Kasper keek zijn vader
aan: “Hu... ja, ik kom.”
Kasper bekeek de kerk
grondig.
Hij was kleurrijk en fijn
versierd, maar wat mama nadrukkelijk had gevraagd, deed niemand.
Niemand lachte. Iedereen was verdrietig en triest.
Kasper probeerde te
lachen, maar het was moeilijk.
Het leek alsof de
begrafenis eeuwig duurde. Het leek alsof zijn mama steeds meer
verdween.
“Wie gaat me nu
helpen? Wie gaat me nu troosten, wie zal mij begrijpen?
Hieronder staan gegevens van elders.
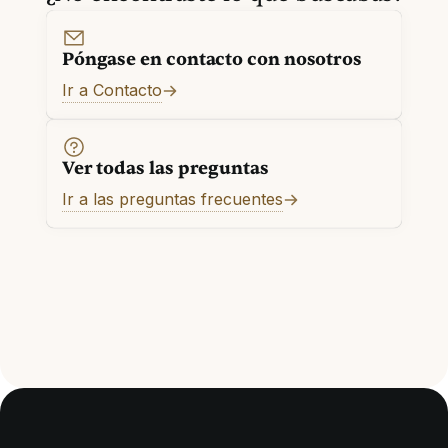
Póngase en contacto con nosotros
Ir a Contacto
Ver todas las preguntas
Ir a las preguntas frecuentes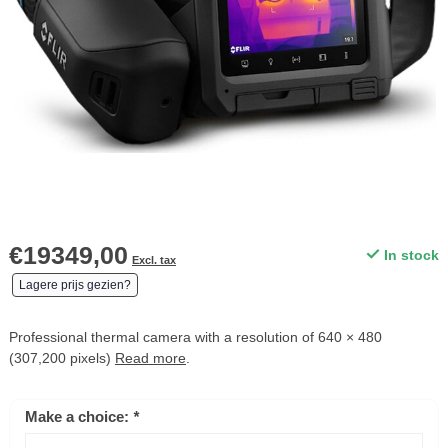
€19349,00
In stock
Excl. tax
Lagere prijs gezien?
Professional thermal camera with a resolution of 640 × 480
(307,200 pixels)
Read more
.
Make a choice:
*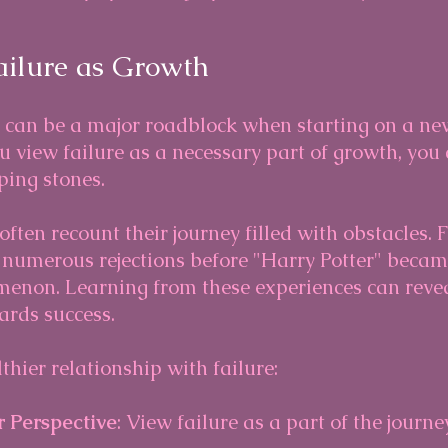
ailure as Growth
e can be a major roadblock when starting on a ne
 view failure as a necessary part of growth, you 
ping stones.
ften recount their journey filled with obstacles. F
d numerous rejections before "Harry Potter" becam
non. Learning from these experiences can reveal
ards success.
thier relationship with failure:
 Perspective
: View failure as a part of the journe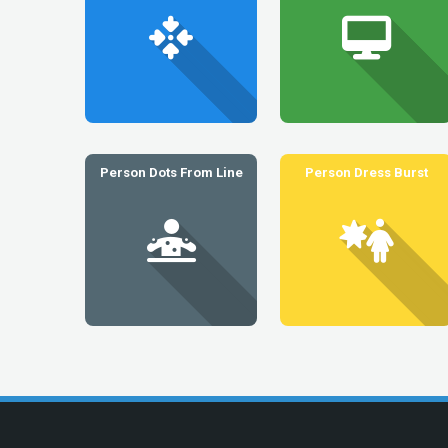
Person Dots From Line
Person Dress Burst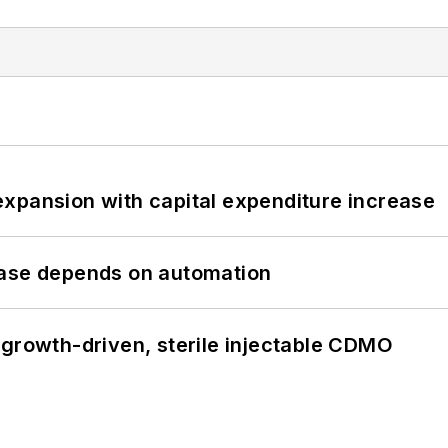
xpansion with capital expenditure increase
hase depends on automation
 growth-driven, sterile injectable CDMO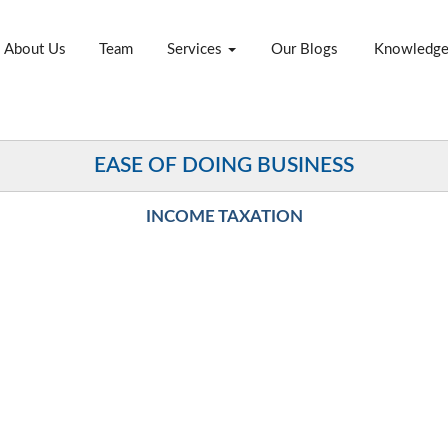
About Us
Team
Services
Our Blogs
Knowledg
EASE OF DOING BUSINESS
INCOME TAXATION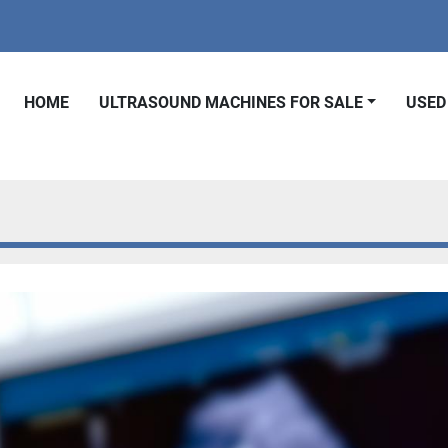
HOME
ULTRASOUND MACHINES FOR SALE
USE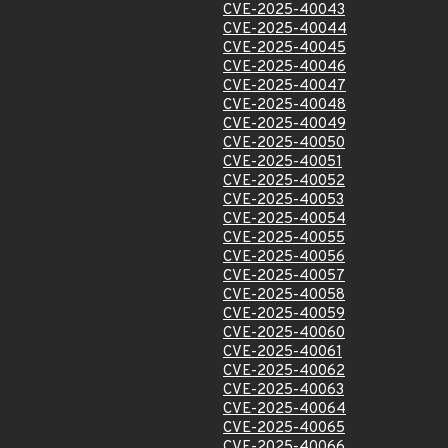
CVE-2025-40043
CVE-2025-40044
CVE-2025-40045
CVE-2025-40046
CVE-2025-40047
CVE-2025-40048
CVE-2025-40049
CVE-2025-40050
CVE-2025-40051
CVE-2025-40052
CVE-2025-40053
CVE-2025-40054
CVE-2025-40055
CVE-2025-40056
CVE-2025-40057
CVE-2025-40058
CVE-2025-40059
CVE-2025-40060
CVE-2025-40061
CVE-2025-40062
CVE-2025-40063
CVE-2025-40064
CVE-2025-40065
CVE-2025-40066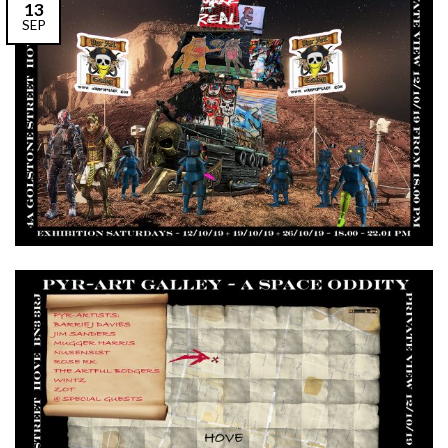
13
SEP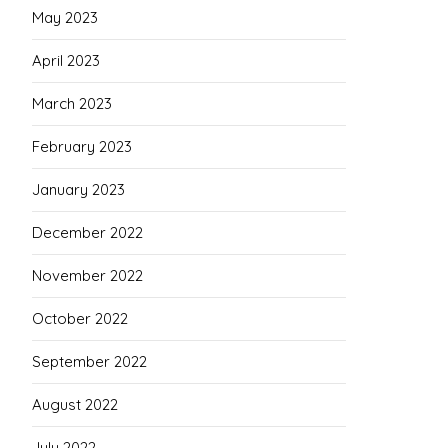
May 2023
April 2023
March 2023
February 2023
January 2023
December 2022
November 2022
October 2022
September 2022
August 2022
July 2022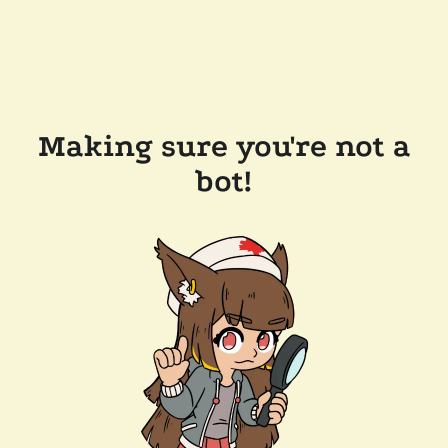
Making sure you're not a
bot!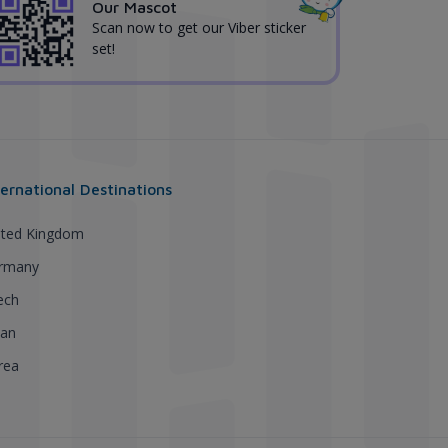
Our Mascot
Scan now to get our Viber sticker
set!
ternational Destinations
ited Kingdom
rmany
ech
pan
rea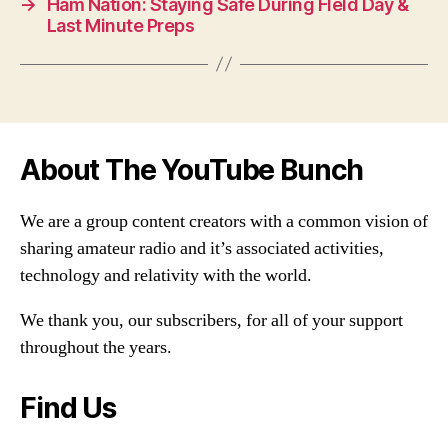
→
Ham Nation: Staying Safe During FIeld Day &
Last Minute Preps
About The YouTube Bunch
We are a group content creators with a common vision of
sharing amateur radio and it’s associated activities,
technology and relativity with the world.
We thank you, our subscribers, for all of your support
throughout the years.
Find Us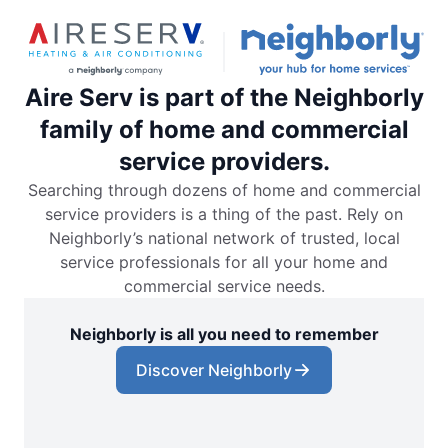
Aire Serv is part of the Neighborly
family of home and commercial
service providers.
Searching through dozens of home and commercial
service providers is a thing of the past. Rely on
Neighborly’s national network of trusted, local
service professionals for all your home and
commercial service needs.
Neighborly is all you need to remember
Discover Neighborly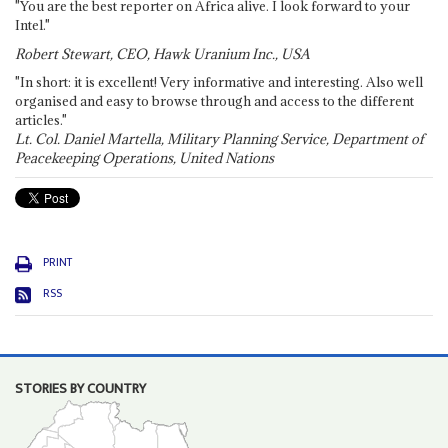
"You are the best reporter on Africa alive. I look forward to your
Intel."
Robert Stewart, CEO, Hawk Uranium Inc., USA
"In short: it is excellent! Very informative and interesting. Also well
organised and easy to browse through and access to the different
articles."
Lt. Col. Daniel Martella, Military Planning Service, Department of
Peacekeeping Operations, United Nations
PRINT
RSS
STORIES BY COUNTRY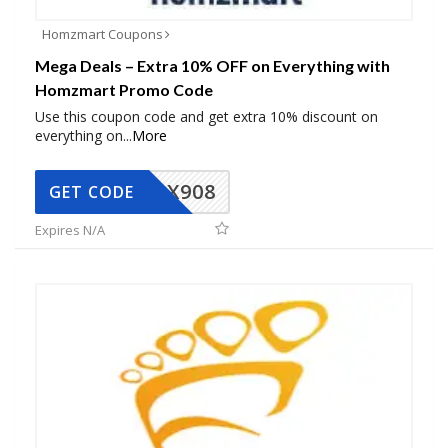
Homzmart Coupons
Mega Deals – Extra 10% OFF on Everything with
Homzmart Promo Code
Use this coupon code and get extra 10% discount on
everything on
...
More
AX908
GET CODE
Expires N/A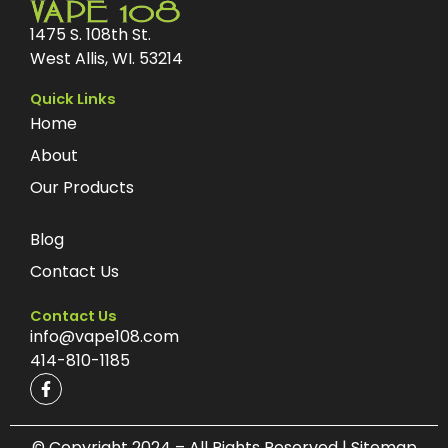
1475 S. 108th St.
West Allis, WI. 53214
Quick Links
Home
About
Our Products
Blog
Contact Us
Contact Us
info@vape108.com
414-810-1185
F
a
c
e
b
© Copyright 2024 – All Rights Reserved | Sitemap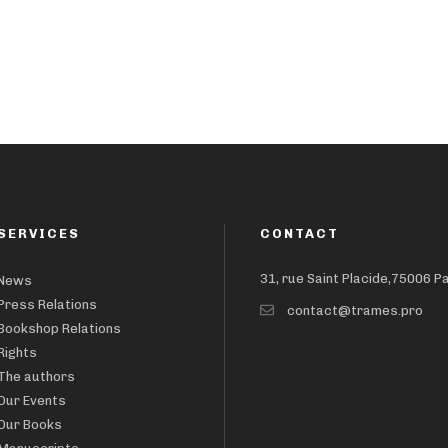
SERVICES
CONTACT
31, rue Saint Placide,75006 P
News
Press Relations
contact@trames.pro
Bookshop Relations
Rights
The authors
Our Events
Our Books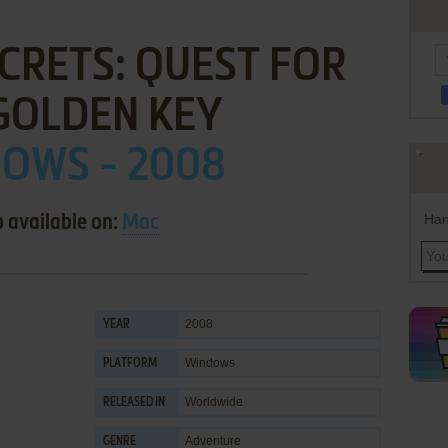
CRETS: QUEST FOR
GOLDEN KEY
OWS - 2008
Han
o available on:
Mac
2008
YEAR
Windows
PLATFORM
Worldwide
RELEASED IN
Adventure
GENRE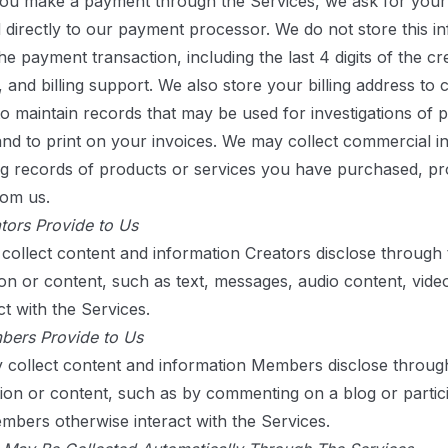
you make a payment through the Services, we ask for your 
d directly to our payment processor. We do not store this i
e payment transaction, including the last 4 digits of the cr
, and billing support. We also store your billing address to 
to maintain records that may be used for investigations of p
 and to print on your invoices. We may collect commercial 
ng records of products or services you have purchased, pr
rom us.
tors Provide to Us
ollect content and information Creators disclose through
on or content, such as text, messages, audio content, vide
t with the Services.
bers Provide to Us
collect content and information Members disclose throug
n or content, such as by commenting on a blog or particip
bers otherwise interact with the Services.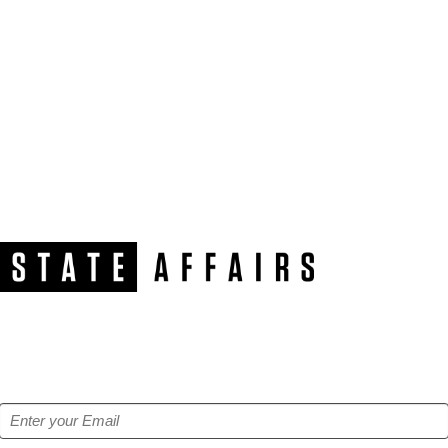
NEWSLETTER
Get our free e-alerts & breaking news notifications!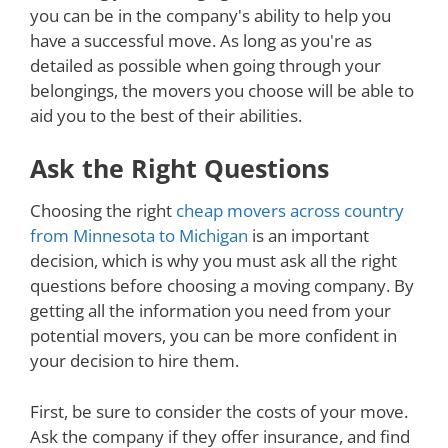
you can be in the company's ability to help you
have a successful move. As long as you're as
detailed as possible when going through your
belongings, the movers you choose will be able to
aid you to the best of their abilities.
Ask the Right Questions
Choosing the right
cheap movers across country
from Minnesota to Michigan
is an important
decision, which is why you must ask all the right
questions before choosing a moving company. By
getting all the information you need from your
potential movers, you can be more confident in
your decision to hire them.
First, be sure to consider the costs of your move.
Ask the company if they offer insurance, and find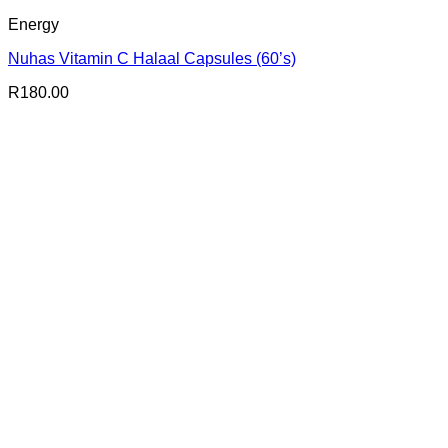
Energy
Nuhas Vitamin C Halaal Capsules (60’s)
R
180.00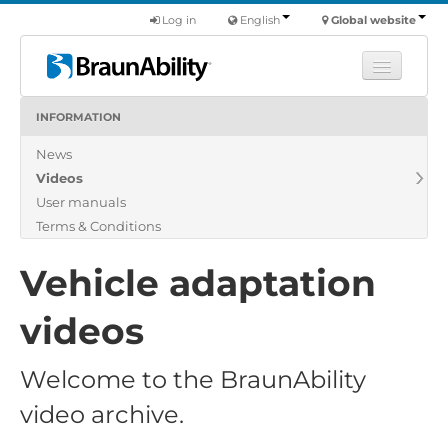
Log in
English
Global website
INFORMATION
Learn
News
Products
Videos
Commercial
User manuals
About us
Terms & Conditions
Find a dealer
Vehicle adaptation
videos
Welcome to the BraunAbility
video archive.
Mama, je moet
terugkomen, want ik heb je nodig.”
Kasper stond op. Het was
gedaan. Mama is weg.
Er rolde een traan over
zijn wang.
“Kom jongen, we gaan.
Je weet... over een paar weken start de school weer. Je moet je goed
voorbereiden.”
EEN PAAR WEKEN LATER
“Kasper,”
fluisterde zijn vader, “opstaan. Het is al 8 uur. Straks ben je
nog te laat.” “Huuuu”, zuchtte Kasper.
“Kom je naar beneden
als je klaar bent? Ik heb je boterhammen gesmeerd en wat lekkers
gemaakt.”
“Dank je, papa. Ik
kom zo”, zei Kasper, terwijl hij uit bed stapte en zijn
kleerkast open sloeg. “Hmmm,” dacht Kasper, “wat doe
ik vandaag aan?”
Hij bekeek zijn kast, die
eigenlijk vrij leeg was. “Ach, wat maakt het ook uit.”
Kasper nam wat en liep de badkamer binnen.
Kasper nam wat en liep de badkamer binnen.
Hij legde zijn kleren op
de tafel en bekeek zichzelf in de spiegel.
Hij zag een meisje met
lang blond geverfd haar; een meisje dat precies op hem leek. “Nee,
hou op! Je bent een jongen! Zo hoor je te zijn. Je bent geen meisje;
je bent een jongen, Kasper!”
Toen kwamen de woorden van
zijn mama in hem op:
“Jij
kiest wie je bent en niemand anders; alleen jij.”
“Je hebt gelijk,
mama. Ik wil geen jongen zijn; ik wil een meisje zijn.”
Kasper liep zijn kamer
binnen en pakte een doos vol met spullen die eigenlijk voor
meisjes waren.
“Kasper, kom je nu
nog? Je zult moeten eten in de auto, hoor!” zei zijn vader, die
al bij de voordeur was gaan staan.
Kasper rende de trap af.
“Nou, wat is er met jou gebeurd? Je hebt een rok aan.”
“Papa, dit is wie ik
wil zijn en wie ik echt ben.”
“Dank je mama. Ik zal
voor altijd aan je denken en zo zal je er altijd voor me zijn.”
5 opmerkingen:
Wat een ontroerend verhaal. Ik hoop dat de tekst niet alleen aangrijpend was maar dat je mooie boodschap ook nog lang blijft hangen...Sterk. Ik ben er helemaal ondersteboven van.
Wij ook; het was een tijd heel stil in de klas.
Wie ben je? Altijd tof te weten wie reageert op de blog.
Saskia
Reactie was van Isabel, de mama van Kato. Was niet de bedoeling om anonym te reageren. Te snelle vingers...
zo ontroerend, ik moest bijna wenen!